▸ Exercise description:
Whatever comes before the line containing "دانلود کتاب علوم تجربی تکمیلی (استعداد های درخشان)" stays out; transcribe that line and all that follow to the end of the records exactly, with no pictures.

(Extracted data Opens)

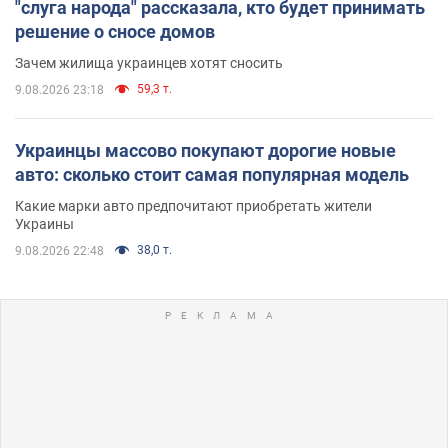
"слуга народа" рассказала, кто будет принимать
решение о сносе домов
Зачем жилища украинцев хотят сносить
59,3 т.
9.08.2026 23:18
Украинцы массово покупают дорогие новые
авто: сколько стоит самая популярная модель
Какие марки авто предпочитают приобретать жители
Украины
38,0 т.
9.08.2026 22:48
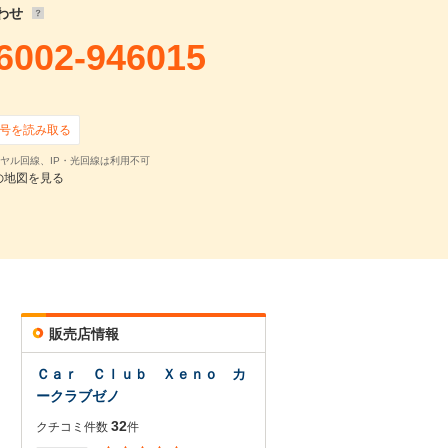
わせ
6002-946015
号を読み取る
ヤル回線、IP・光回線は利用不可
の地図を見る
販売店情報
Ｃａｒ Ｃｌｕｂ Ｘｅｎｏ カ
ークラブゼノ
32
クチコミ件数
件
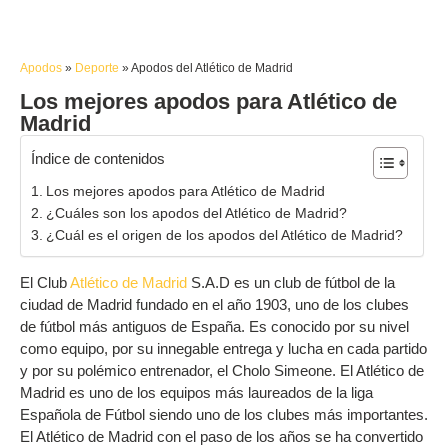
Apodos
»
Deporte
»
Apodos del Atlético de Madrid
Los mejores apodos para Atlético de
Madrid
Índice de contenidos
Los mejores apodos para Atlético de Madrid
¿Cuáles son los apodos del Atlético de Madrid?
¿Cuál es el origen de los apodos del Atlético de Madrid?
El Club
Atlético de Madrid
S.A.D es un club de fútbol de la
ciudad de Madrid fundado en el año 1903, uno de los clubes
de fútbol más antiguos de España. Es conocido por su nivel
como equipo, por su innegable entrega y lucha en cada partido
y por su polémico entrenador, el Cholo Simeone. El Atlético de
Madrid es uno de los equipos más laureados de la liga
Española de Fútbol siendo uno de los clubes más importantes.
El Atlético de Madrid con el paso de los años se ha convertido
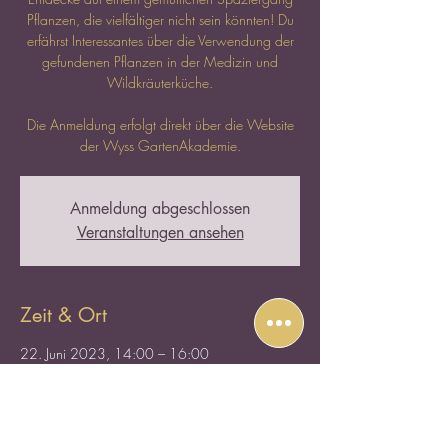
Pflanzen, die vielfältiger nicht sein könnten! Du
erfährst Interessantes über die Verwendung der
gefundenen Pflanzen in der Medizin und
Wildkräuterküche.
Die Anmeldung erfolgt direkt über die Website
der Wyss GartenAkademie.
Anmeldung abgeschlossen
Veranstaltungen ansehen
Zeit & Ort
22. Juni 2023, 14:00 – 16:00
Treffpunkt: Wyss GartenHaus Oberwil,
Mühlemattstrasse 8, 4104 Oberwil, Schweiz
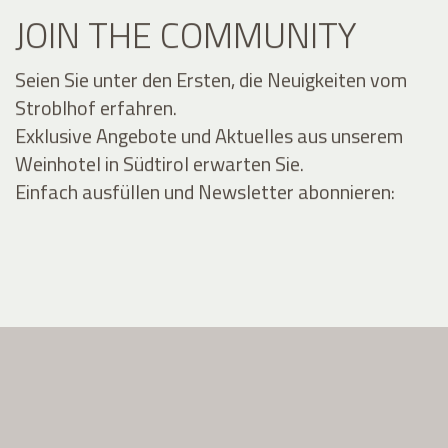
JOIN THE COMMUNITY
Seien Sie unter den Ersten, die Neuigkeiten vom
Stroblhof erfahren.
Exklusive Angebote und Aktuelles aus unserem
Weinhotel in Südtirol erwarten Sie.
Einfach ausfüllen und Newsletter abonnieren:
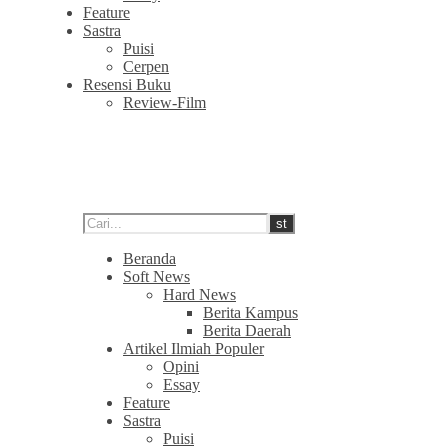
Feature
Sastra
Puisi
Cerpen
Resensi Buku
Review-Film
Beranda
Soft News
Hard News
Berita Kampus
Berita Daerah
Artikel Ilmiah Populer
Opini
Essay
Feature
Sastra
Puisi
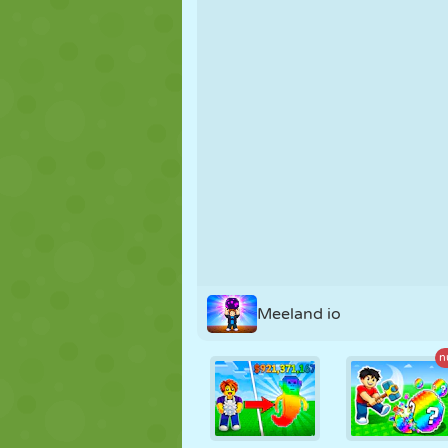
MARIONETAS
PUZZLE
REACCIÓN
ESTRATEGIA
ACROBACIAS
TANQUES
Meeland io
n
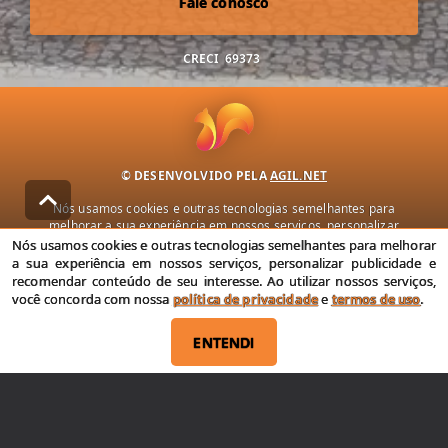
Fale conosco
CRECI
69373
© DESENVOLVIDO PELA
AGIL.NET
Nós usamos cookies e outras tecnologias semelhantes para
melhorar a sua experiência em nossos serviços, personalizar
publicidade e recomendar conteúdo de seu interesse. Ao utilizar
Nós usamos cookies e outras tecnologias semelhantes para melhorar
nossos serviços, você concorda com nossa política de privacidade e
a sua experiência em nossos serviços, personalizar publicidade e
termos de uso.
recomendar conteúdo de seu interesse. Ao utilizar nossos serviços,
você concorda com nossa
política de privacidade
e
termos de uso
.
Política de Privacidade
Termos de uso
ENTENDI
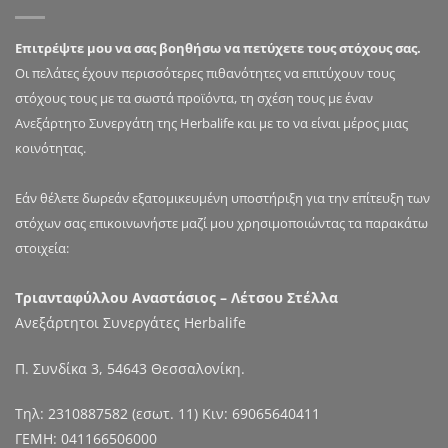
Επιτρέψτε μου να σας βοηθήσω να πετύχετε τους στόχους σας.
Οι πελάτες έχουν περισσότερες πιθανότητες να επιτύχουν τους
στόχους τους με τα σωστά προϊόντα, τη σχέση τους με έναν
Ανεξάρτητο Συνεργάτη της Herbalife και με το να είναι μέρος μιας
κοινότητας.
Εάν θέλετε δωρεάν εξατομικευμένη υποστήριξη για την επίτευξη των
στόχων σας επικοινωνήστε μαζί μου χρησιμοποιώντας τα παρακάτω
στοιχεία:
Τριανταφύλλου Αναστάσιος – Λέτσου Στέλλα
Ανεξάρτητοι Συνεργάτες Herbalife
Π. Συνδίκα 3, 54643 Θεσσαλονίκη.
Τηλ:
2310887582
(εσωτ. 11) Κιν:
69065640411
ΓΕΜΗ: 041166506000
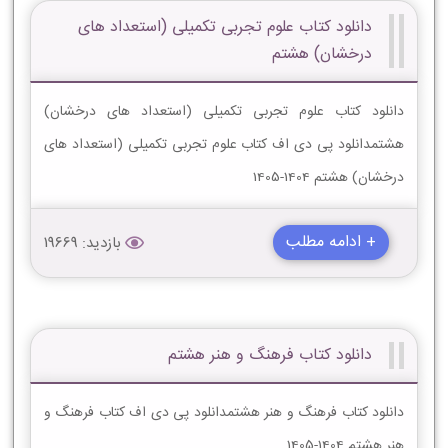
دانلود کتاب علوم تجربی تکمیلی (استعداد های
درخشان) هشتم
دانلود کتاب علوم تجربی تکمیلی (استعداد های درخشان)
هشتمدانلود پی دی اف کتاب علوم تجربی تکمیلی (استعداد های
درخشان) هشتم 1404-1405
+ ادامه مطلب
بازدید: 19669
دانلود کتاب فرهنگ و هنر هشتم
دانلود کتاب فرهنگ و هنر هشتمدانلود پی دی اف کتاب فرهنگ و
هنر هشتم 1404-1405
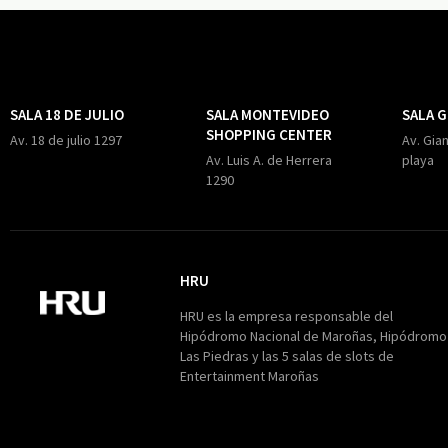
SALA 18 DE JULIO
SALA MONTEVIDEO
SALA 
SHOPPING CENTER
Av. 18 de julio 1297
Av. Gian
Av. Luis A. de Herrera
playa
1290
HRU
HRU
HRU es la empresa responsable del
Hipódromo Nacional de Maroñas, Hipódromo
Las Piedras y las 5 salas de slots de
Entertainment Maroñas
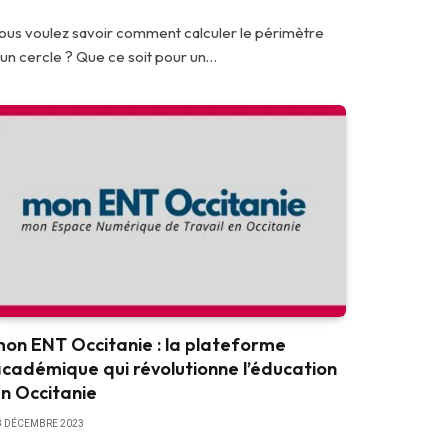
ous voulez savoir comment calculer le périmètre
’un cercle ? Que ce soit pour un…
on ENT Occitanie : la plateforme
cadémique qui révolutionne l’éducation
n Occitanie
8 DÉCEMBRE 2023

(Extracted data Closes)

▸ Written response:
دانلود کتاب علوم تجربی تکمیلی (استعداد های درخشان)
هشتمدانلود پی دی اف کتاب علوم تجربی تکمیلی (استعداد های
درخشان) هشتم 1404-1405
+ ادامه مطلب
بازدید: 19669
دانلود کتاب فرهنگ و هنر هشتم
دانلود کتاب فرهنگ و هنر هشتمدانلود پی دی اف کتاب فرهنگ و
هنر هشتم 1404-1405
SALA 18 DE JULIO
SALA MONTEVIDEO
SALA 
SHOPPING CENTER
Av. 18 de julio 1297
Av. Gian
Av. Luis A. de Herrera
playa
1290
HRU
HRU
HRU es la empresa responsable del
Hipódromo Nacional de Maroñas, Hipódromo
Las Piedras y las 5 salas de slots de
Entertainment Maroñas
ous voulez savoir comment calculer le périmètre
’un cercle ? Que ce soit pour un…
on ENT Occitanie : la plateforme
cadémique qui révolutionne l’éducation
n Occitanie
8 DÉCEMBRE 2023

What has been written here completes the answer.